C++: STL Iterator confusion

Recently, folks at my last company got confused with STL iterators.
  1. They used boost::python to create an InputIterator, using stl_iterator.
  2. They used is_sorted() to check whether the underlying list was sorted (of course).
  3. They then looped over their iterator.
That was a mistake. An InputIterator is single-pass, so someone obviously forgot to read the documentation.

But this highlights a problem with STL. is_sorted() actually requires a ForwardIterator. At that link, you can see that a ForwardIterator might be "mutable", meaning that it can be written into. But is_sorted() takes a copy of an iterator, and it certainly does not write into it. There can be no issue of side-effects, right?

Wrong. You can pass an InputIterator if you want, at your own risk. is_sorted() might still return the correct result, but the original iterator (which was copied for the call to is_sorted()) might now be invalid.

So the question became whether it was safe to pass an Inputerator to is_sorted(). In general, the answer is "No". Look at representative source code:

template <class ForwardIterator>
  bool is_sorted (ForwardIterator first, ForwardIterator last)
{
  if (first==last) return true;
  ForwardIterator next = first;
  while (++next!=last) {
    if (*next<*first)     // or, if (comp(*next,*first)) for version (2)
      return false;
    ++first;
  }
  return true;
}

That function requires a copy of the original "first" iterator. "first" and "next" must both be valid during the entire function, and that is not guaranteed for an InputIterator.

However, the boost::python InputIterator is actually a memoized iterator. If you increment it, then the next value for any copy will no longer be the value after what the copy points to. But the copy remains valid for reference. So is_sorted() is fine, as long as no further iteration is performed later.

The problem is that STL is missing a concept between ForwardIterator and InputIterator. So is_sorted() is given the more restrictive designation.

Another way to look at this is that C++ templates are insufficient for practical iterators. The following is closer to the function we really want:

template <class ForwardIterator>
  bool is_sorted (ForwardIterator first, ForwardIterator last)
{
  if (first==last) return true;
  ForwardIterator next = first;
  auto prev_value = *first;
  while (++next!=last) {
    auto next_value = *next;
    if (next_value<prev_value);
      return false;
    prev_value = next_value;;
  }
  return true;
}

But that has problems too. Suddenly, the underlying type must be copy-constructible, and those copies could be expensive. We could use a pointer, but a pointer to what? If we don't make a copy, then there is nothing to point to.

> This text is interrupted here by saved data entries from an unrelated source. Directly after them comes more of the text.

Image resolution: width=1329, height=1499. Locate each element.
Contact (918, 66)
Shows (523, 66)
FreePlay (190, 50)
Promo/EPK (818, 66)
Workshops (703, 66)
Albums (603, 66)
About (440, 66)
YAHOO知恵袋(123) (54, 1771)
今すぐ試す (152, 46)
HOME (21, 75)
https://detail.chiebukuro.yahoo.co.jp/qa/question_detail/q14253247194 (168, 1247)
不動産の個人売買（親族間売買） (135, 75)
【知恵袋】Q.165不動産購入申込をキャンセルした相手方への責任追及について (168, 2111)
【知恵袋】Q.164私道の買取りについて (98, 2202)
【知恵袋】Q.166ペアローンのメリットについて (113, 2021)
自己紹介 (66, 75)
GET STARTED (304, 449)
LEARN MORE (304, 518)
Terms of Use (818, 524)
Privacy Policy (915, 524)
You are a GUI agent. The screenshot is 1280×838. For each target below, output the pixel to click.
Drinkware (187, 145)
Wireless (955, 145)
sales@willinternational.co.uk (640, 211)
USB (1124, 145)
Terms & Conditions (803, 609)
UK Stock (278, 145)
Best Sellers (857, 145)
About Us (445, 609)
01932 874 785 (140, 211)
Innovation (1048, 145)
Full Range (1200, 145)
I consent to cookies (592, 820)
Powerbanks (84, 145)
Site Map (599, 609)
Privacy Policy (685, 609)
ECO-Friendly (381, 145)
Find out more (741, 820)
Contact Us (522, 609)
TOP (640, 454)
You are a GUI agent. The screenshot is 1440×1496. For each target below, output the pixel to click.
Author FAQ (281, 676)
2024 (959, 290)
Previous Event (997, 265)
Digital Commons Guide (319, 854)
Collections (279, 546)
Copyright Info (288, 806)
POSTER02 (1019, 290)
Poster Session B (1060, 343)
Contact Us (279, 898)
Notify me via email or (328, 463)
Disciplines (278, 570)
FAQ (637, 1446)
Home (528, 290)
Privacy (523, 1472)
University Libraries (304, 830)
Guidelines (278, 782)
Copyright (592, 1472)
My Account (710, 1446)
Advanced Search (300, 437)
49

We need an extra version of this algorithm which can safely accept InputIterators, with the implication that there will be copies of the underlying data. But it would need a different function name, and it would confuse everyone.

What we really need is the concept of "Iterator with invariant current element (unless underlying container is modified) but possibly variant subsequent Iterator". Lots of iterators actually work that way. But it would probably confuse people even more.